Monday, September 24, 2007

1st Quadrant 10/01 '07

The Approval Matrix: Week of October 1, 2007




The American Scholar's Attack





















Gawker reported that there's a totally insane assault on Brooklyn writers…! Jonathan Safran Foer and Nicole Krauss and even the Brooklyn writers who actually live in Manhattan, such as Ben Kunkel—in the Autumn issue of the American Scholar. It's notable for the sheer intensity of its hatred.

"Brooklyn principles can be found anywhere that young people gather to share their search for love and meaning, a search that they alone are qualified to pursue by virtue of their pristine vision of the deep oneness of things. Whereas physical danger or emotional grief leaves most people lonely or ruined or dead, they triumph over adversity.... [The resulting books are] kitsch, which Milan Kundera defined as 'the translation of the stupidity of received ideas into the language of beauty and feeling [that] moves us to tears of compassion for ourselves, for the banality of what we think and feel.'"

The full article, Wonder Bread, Come with us to a place called Brooklyn where the stories are half-baked and their endings bland and soft, can be read here.



James Frey Book Deal












The New York Times reported that James Frey, the author who admitted making up portions of his best-selling memoir “A Million Little Pieces,” has signed a new book deal for his novel “Bright Shiny Morning,” with HarperCollins. The dollar figure was not disclosed, but is now rumored to be in excess of one million according to Gawker.


Moveon.org Times Ad































The Hill
reported that former New York City Mayor Rudy Giuliani (R) said Thursday that he is asking The New York Times for the “same heavily discounted rate they gave MoveOn.org” for his campaign to run an ad in Friday’s paper.

Giuliani, calling MoveOn.org’s controversial “General Betray Us” ad “abominable,” said his campaign is asking the paper for a comparable rate for an ad to run following President Bush’s speech on Iraq.

The former mayor said his ad “will obviously take the opposite view” from MoveOn.org, which argued in its ad that Gen.
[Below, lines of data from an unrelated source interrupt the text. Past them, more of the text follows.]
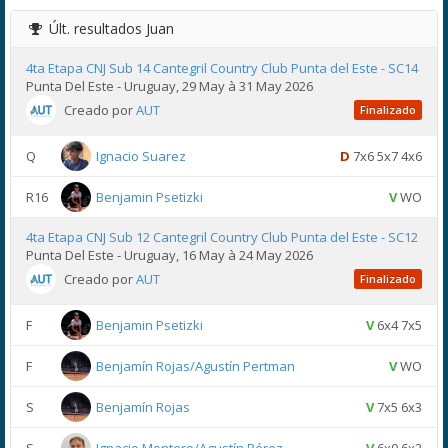
Últ. resultados
Juan
4ta Etapa CNJ Sub 14 Cantegril Country Club Punta del Este - SC14
Punta Del Este - Uruguay, 29 May à 31 May 2026
Creado por
AUT
Finalizado
Q
Ignacio Suarez
D
7x6 5x7 4x6
R16
Benjamin Psetizki
V
WO
4ta Etapa CNJ Sub 12 Cantegril Country Club Punta del Este - SC12
Punta Del Este - Uruguay, 16 May à 24 May 2026
Creado por
AUT
Finalizado
F
Benjamin Psetizki
V
6x4 7x5
F
Benjamín Rojas/Agustín Pertman
V
WO
S
Benjamín Rojas
V
7x5 6x3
David Petraeus is “cooking the books” on Iraq and cherry-picking facts that support his recommendation to keep a large number of troops in Iraq for some time.


4oo Bar Exams!


The New York Law Journal
reported that the essays of 400 law students who took the July New York bar exam were incompletely reported.

Software Secure, who was contracted by the NY Board of Law Examiners, determined that the software errors occurred in response to students toggling between answer tabs during the exam. The missing portions of the exams may be recoverable from computer backups.

According to the NY Board of Law Examiners, it is still too early to tell if the software problems will cause a delay in grading the July exam, which is scheduled to be completed in November. (Out of the Jungle)


Statue of Liberty Crown

Science Daily reported that safety issues and not terrorism concerns require the U.S. National Parks Service to keep the Statue of Liberty's crown closed to the public, an official said.

The crown has been closed to the public since the terror attacks of Sept. 11, 2001, and there have been numerous calls to reopen it since Liberty Island was reopened on Aug. 3, 2004.

"Our primary concerns about public access to the Statue of Liberty's crown are safety and health concerns, not terrorism," Wenk told the committee.

He said the narrow, winding staircase was originally designed for maintenance workers, and not thousands of tourists.

"A key danger is that once a visitor begins the climb, turning back before reaching the crown is nearly impossible. Each person is blocked by hundreds of people in front and behind," he said.